Tenía la oportunidad de haber demostrado que su partido sigue siendo una alternativa de Gobierno seria, fiable, con metas definidas; la desaprovechó. Él mismo disponía de una ocasión única en la que revelar la enjundia necesaria para hacerse cargo de las riendas del país, mostrar el horizonte que pretende conquistar, y convencer de que lleva en la cabeza la brújula para no perderse entre eslóganes y picardías; se la cargó. Así fue, aunque el aparato socialista se pusiera a media tarde a votar lo contrario en la encuesta de El Pais.
Probablemente éste haya sido el primero y último debate sobre el estado de la Nación en el que participa Pedro Sánchez. No parece que la presidencia del Gobierno esté a su alcance, pero tampoco seguir ejerciendo el liderazgo de la oposición que hoy detenta.
Desde que Felipe González se sometió en 1983 al primer debate de este género veinticinco ediciones se han sucedido. Todas ellas polarizadas en torno a los dos partidos con capacidades de gobierno, socialistas y populares; el resto vienen siendo comparsas, actores de carácter, cuando más. Pues bien, nunca como ayer un opositor salió tan castigado de la sesión. La carencia de un esquema medianamente trabajado, el temerario juego con cifras erróneas, un guión hilvanado sobre cuatro latiguillos y el inevitable “en qué país vive usted, señor Rajoy”, dio ocasión al presidente para vapulearlo sin remedio.
Un listillo del partido filtró que durante el fin de semana Sánchez había estado trabajando su discurso ¡con el concurso de Felipe González! Imposible. Alguna influencia de ese tipo cabría intuir en las cuartillas que leyó para terminar su réplica y contrarréplica, pero ni su peor enemigo habría avalado un discurso propio de un calentón en cualquier tertulia televisada, no para presentar una alternativa en el Congreso.
Muchas cosas exige la política: sentimientos, audacia, inteligencia, dedicación, pero también profesionalidad. Y ésta está por ver en Sánchez, como también en la mayoría de los oponentes que ayer hablaron. Resulta desolador oír hablar a los comunistas de libertades, y de nada a la señora de magenta.
Liderar un partido como el socialista en la España de nuestros días no está al alcance de cualquiera; no es cuestión de simpatía y buenas maneras, ni de telegenia probada en un programa de televisión. Y requiere en cualquier caso arroparse con un equipo capaz de mejorar al propio líder; así ha sucedido en los casos de éxito vividos en nuestra democracia. No parece que eso curse hoy en la secretaría general del PSOE, a juzgar por lo visto ayer.

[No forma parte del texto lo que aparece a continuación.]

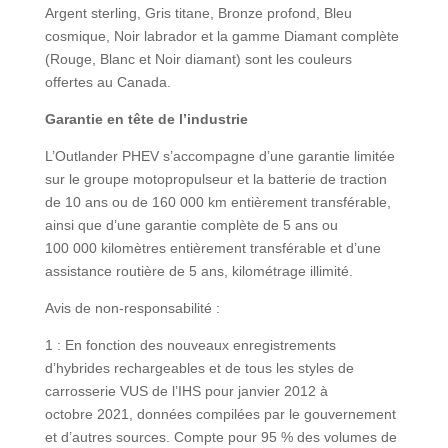
Argent sterling, Gris titane, Bronze profond, Bleu
cosmique, Noir labrador et la gamme Diamant complète
(Rouge, Blanc et Noir diamant) sont les couleurs
offertes au Canada.
Garantie en tête de l’industrie
L’Outlander PHEV s’accompagne d’une garantie limitée
sur le groupe motopropulseur et la batterie de traction
de 10 ans ou de 160 000 km entièrement transférable,
ainsi que d’une garantie complète de 5 ans ou
100 000 kilomètres entièrement transférable et d’une
assistance routière de 5 ans, kilométrage illimité.
Avis de non-responsabilité :
1 : En fonction des nouveaux enregistrements
d’hybrides rechargeables et de tous les styles de
carrosserie VUS de l’IHS pour janvier 2012 à
octobre 2021, données compilées par le gouvernement
et d’autres sources. Compte pour 95 % des volumes de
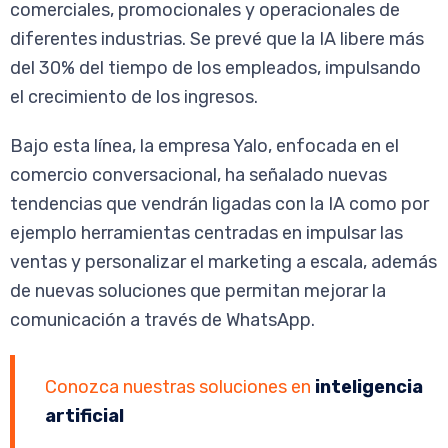
comerciales, promocionales y operacionales de
diferentes industrias. Se prevé que la IA libere más
del 30% del tiempo de los empleados, impulsando
el crecimiento de los ingresos.
Bajo esta línea, la empresa Yalo, enfocada en el
comercio conversacional, ha señalado nuevas
tendencias que vendrán ligadas con la IA como por
ejemplo herramientas centradas en impulsar las
ventas y personalizar el marketing a escala, además
de nuevas soluciones que permitan mejorar la
comunicación a través de WhatsApp.
Conozca nuestras soluciones en
inteligencia
artificial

Abrir dos frentes de batalla produjo el eclipse de Napoleón y que Alemania perdiera las dos guerras mundiales del pasado siglo. Sánchez desestimó experiencia tan contrastada y quiso abarcar en su discurso los dos frentes que le atenazan: el de los Populares de Rajoy y la amenaza de Podemos por su flanco izquierdo. Y un tercero más: sus propios compañeros. Lo que consiguió fue un cuadro desenfocado de la realidad que habrá desconcertado a muchos de los votantes no militantes de su partido.
Un socialdemócrata no puede mantener por mucho tiempo ese doble frente. Pugnar con Iglesias por ver de quién es la calle, quien más rojo y demás, es insensato. Los votos que por ahí pudiera retener o recuperar no compensarían los que se le fueran por su derecha. Lo indica la función estadística representada por la campana de Gauss.
El PSOE tiene un problema. Su actual dirigente resultó patético, como apuntilló el popular.
Muy acertados tus juicios sobre lo que llaman debate del estado de la nación, pero no te olvides de otro patético predecesor apellidado Rodriguez que desgobernó España durante dos legislaturas.